How should states and local areas use federal dollars to connect the digital have-nots? A recent report aims to help governments that are looking for different options to address Internet access gaps in their communities.
In addition to broadband access, the report, produced by the NewDEAL Forum’s Broadband Task Force, examines a number of Internet-related subjects like coverage mapping, affordability, telehealth and digital skills.
The overall goal is to give states and local areas a plethora of ideas that they might draw from as they develop new programs funded by recent federal legislation.
Loranne Ausley, a Florida senator and co-chair of the aforementioned task force, said the report should be seen as closing the digital divide involving many different factors depending on local contexts.
Local areas, particularly when they’re rural, don’t always have the resources to identify a path forward when it comes to connectivity and digital inclusion. The report showcases the importance of having a state office that can support smaller community efforts with technical assistance, and underlines how critical it is to understand the different technologies that can help get households connected.
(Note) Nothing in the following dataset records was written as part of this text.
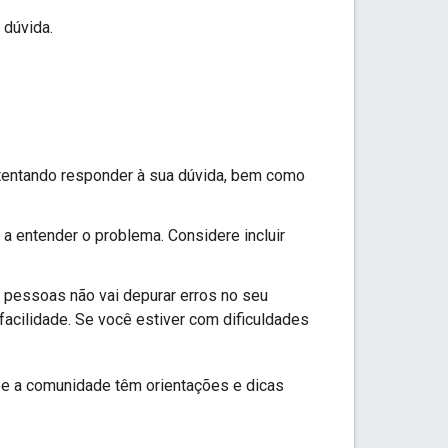
 dúvida.
 tentando responder à sua dúvida, bem como
a entender o problema. Considere incluir
 pessoas não vai depurar erros no seu
cilidade. Se você estiver com dificuldades
e e a comunidade têm orientações e dicas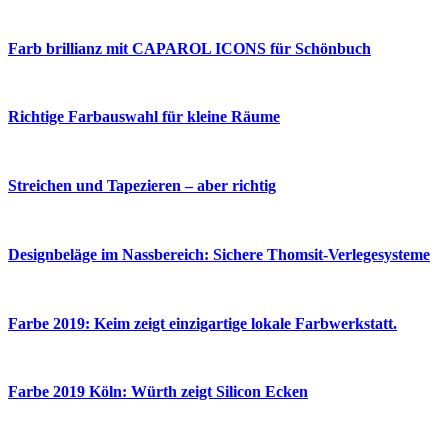
Farb brillianz mit CAPAROL ICONS für Schönbuch
Richtige Farbauswahl für kleine Räume
Streichen und Tapezieren – aber richtig
Designbeläge im Nassbereich: Sichere Thomsit-Verlegesysteme
Farbe 2019: Keim zeigt einzigartige lokale Farbwerkstatt.
Farbe 2019 Köln: Würth zeigt Silicon Ecken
As challenging as it is for rural communities to tackle the issue of high-speed Internet access, that doesn’t mean cities don’t have major hurdles to clear. Both rural and urban areas have “serious inequity” in regards to broadband.
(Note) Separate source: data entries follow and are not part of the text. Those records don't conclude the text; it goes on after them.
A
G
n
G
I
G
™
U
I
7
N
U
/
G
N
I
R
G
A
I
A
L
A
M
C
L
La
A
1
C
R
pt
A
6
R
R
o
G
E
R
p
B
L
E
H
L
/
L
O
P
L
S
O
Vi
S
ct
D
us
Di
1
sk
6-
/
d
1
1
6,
San Jose has had to get creative in its attempts to solve the affordability issue in some of its neighborhoods. In a novel approach outlined by the report, San Jose has formed a partnership with company to pay the Internet bills of low-income families by mining cryptocurrency and converting that to gift cards.
In Colorado, where a bill requires broadband grant applicants “to provide more granular mapping data to demonstrate the community needs”; Oakland, Calif. has managed to bring free Wi-Fi to multiple low-income apartment buildings; and Brownsville, Texas, has kicked off a plan to build middle-mile fiber throughout the city by bringing together stakeholders, taking advantage of federal funds and engaging in broadband mapping.